A Broken Frame, Chapter 1

Commander Jane Shepard sat in her cabin, watching the fish in the tank swim about with their colorful fins rippling lazily in the faint artificial current. As she watched, a piece of synthetic coral floated to the surface, and the dye was slowly turning the water purple. Shepard made a mental note to remind Kelly about that later.

As she slowly let her mind clear, Shepard became aware of an incessant tapping noise coming from the table. She looked down and realized she was drumming on the reinforced plastic. Slowly, very deliberately, she allowed her hand to go limp. The tapping stopped.

Then Shepard got up and went over to her terminal. She had a feeling that it would be empty, but she was still holding onto that little hope that Kaidan had sent her another message. As she approached the desk, her feet crunched over broken glass.

Shepard looked down again. The little holoframe on her desk had apparently been upset in the Collector mission, and it lay in pieces on the floor. She picked it up and winced as a shard of glass sliced into her hand. Kaidan's face still flickered feebly in the display, but there was no question now that the frame was ruined. Shepard threw the pieces away and held her bloody palm under the cool water from the sink, watching numbly as blood streamed from the gash in her hand into the drain. It felt like her life, slowly oozing out of her and sinking into God-knows-where. This apathy scared Shepard a little. Why was she thinking like this? She should be jubilant that the Collectors had been crushed. There was the apprehension of what the Illusive Man would do with their base, but shouldn't she be feeling less like a zombie and more like a human being?

Jane racked her brains to think of what might help her, already knowing the answer. But somehow she couldn't grasp her fingers around it. What would be the point of going back to the Citadel on a potential wild goose chase? And why, pray, did she want to see Kaidan again when he'd made it clear that he'd moved on? That she'd moved on?

Well, she'd almost moved on.

"Jacob!" she screamed. "Jacob!"

For a split second their eyes met. Shepard could still see him, scrabbling for purchase on the smooth platform. It did no good. The fact was that they were falling, and soon Shepard, Jacob, and Zaeed would be following the human-Reaper to its death.

Shepard opened her mouth to scream as Jacob disappeared over the edge, but suddenly he was hanging from her grip on his arm. She met his eyes again. Suddenly she was back in the present. With a single effort, she pulled him up.

A shadow appeared over the three of them. Shepard looked up to see another platform flying towards them and the world went black.

Shepard resisted the urge to cry over Jacob Taylor. He'd died a hero. He'd died quickly, painlessly—she hoped. And yet…

Shepard didn't know what she had felt, standing over the coffin of the man she'd tried to love. She didn't know if she'd felt anything. It scared her, this lack of feeling. Maybe the Collectors had taken more than her life. Maybe they'd taken her consciousness away, too.

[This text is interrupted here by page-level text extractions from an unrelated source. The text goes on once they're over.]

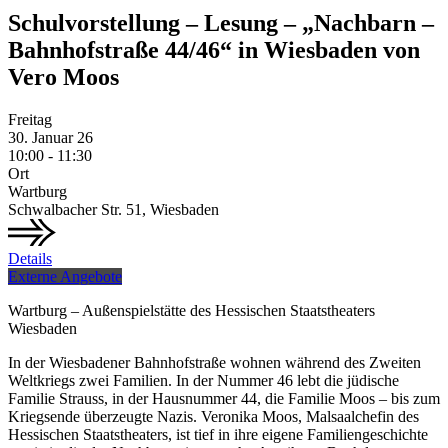
Schulvorstellung – Lesung – „Nachbarn –
Bahnhofstraße 44/46“ in Wiesbaden von
Vero Moos
Freitag
30.
Januar
26
10:00 - 11:30
Ort
Wartburg
Schwalbacher Str. 51, Wiesbaden
Details
Externe Angebote
Wartburg – Außenspielstätte des Hessischen Staatstheaters
Wiesbaden
In der Wiesbadener Bahnhofstraße wohnen während des Zweiten
Weltkriegs zwei Familien. In der Nummer 46 lebt die jüdische
Familie Strauss, in der Hausnummer 44, die Familie Moos – bis zum
Kriegsende überzeugte Nazis. Veronika Moos, Malsaalchefin des
Hessischen Staatstheaters, ist tief in ihre eigene Familiengeschichte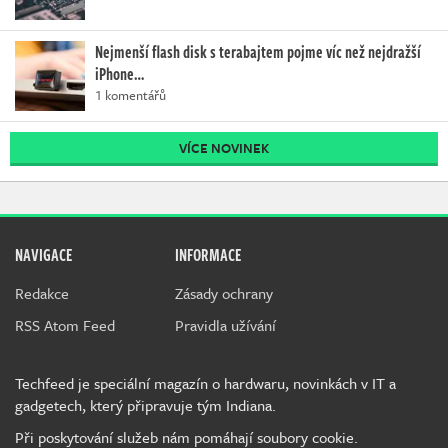
Nejmenší flash disk s terabajtem pojme víc než nejdražší
iPhone…
1 komentářů
VÍCE NOVINEK
NAVIGACE
INFORMACE
Redakce
Zásady ochrany
RSS Atom Feed
Pravidla užívání
Techfeed je speciální magazín o hardwaru, novinkách v IT a
gadgetech, který připravuje tým Indiana.
Při poskytování služeb nám pomáhají soubory cookie.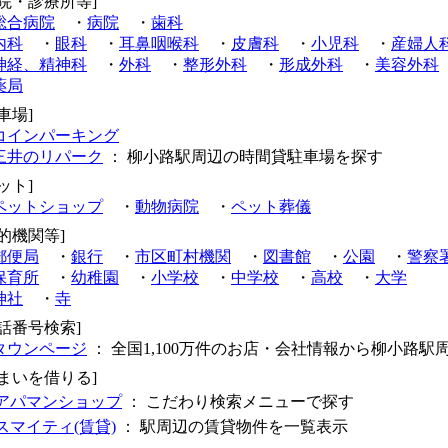
病院・診療所等]
総合病院
・
病院
・
歯科
内科
・
眼科
・
耳鼻咽喉科
・
皮膚科
・
小児科
・
産婦人
神経、精神科
・
外科
・
整形外科
・
形成外科
・
美容外科
薬局
車場]
コインパーキング
三井のリパーク
： 柳小路駅周辺の時間貸駐車場を探す
ット]
ペットショップ
・
動物病院
・
ペット葬儀
公的機関等]
郵便局
・
銀行
・
市区町村機関
・
図書館
・
公園
・
警察
保育所
・
幼稚園
・
小学校
・
中学校
・
高校
・
大学
神社
・
寺
電話番号検索]
タウンページ
： 全国1,100万件のお店・会社情報から柳小路駅
住まいを借りる]
アパマンショップ
： こだわり検索メニューで探す
スマイティ(賃貸)
： 駅周辺の賃貸物件を一覧表示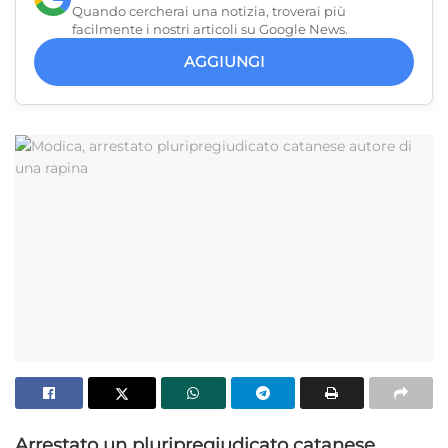
Quando cercherai una notizia, troverai più
facilmente i nostri articoli su Google News.
AGGIUNGI
Arrestato un pluripregiudicato catanese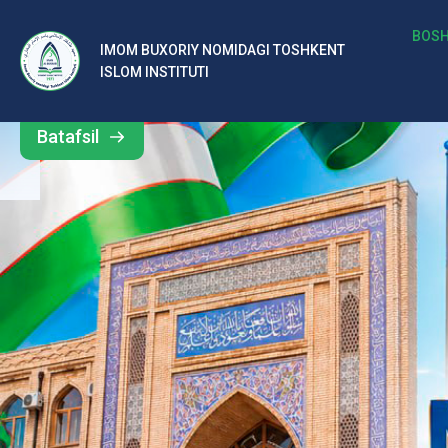
b
BOSH
IMOM BUXORIY NOMIDAGI TOSHKENT
Barcha
ISLOM INSTITUTI
al
yangiliklar
ar
Batafsil
o‘
rt
a
si
d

Jacob, Jack, Samara—those were only the fighters who had met their demise on the Collector base. Thousands more had died on that piece of Reaper technology. Maybe that was part of the reason why Shepard had decided to leave it for Cerberus, so they could get proper burials. These people, whoever they once were, deserved proper sendoffs.

Jane's hand started to feel numb. Good, she thought. Just like the rest of her. But then she pulled her hand from the water and stared at herself in the mirror.

The cybernetics were gone. Doctor Chakwas' tech had made sure of that. But she still felt like her face was laced with glowing orange scars. Her short brown hair was disheveled from nights of chaotic sleep. Her blue eyes were clouded with tiredness and pain.

It was a while before Jane became aware of someone standing behind her. She turned around and found herself staring at Yeoman Chambers.

"Are you all right, Commander?" she asked. "You haven't left the cabin since we returned from the Collector base. Is there anything you want to talk about?"

It took a few seconds for Shepard to remember that Kelly also served as the Normandy's incognito shrink. She shook her head.

"No, but thanks for the offer. I just need…to think, I guess."

Kelly nodded, but Shepard knew she didn't buy the story. She turned and left the bathroom, leaving Kelly standing alone as she went down to the second deck. She needed to do something, soon, or she would go crazy.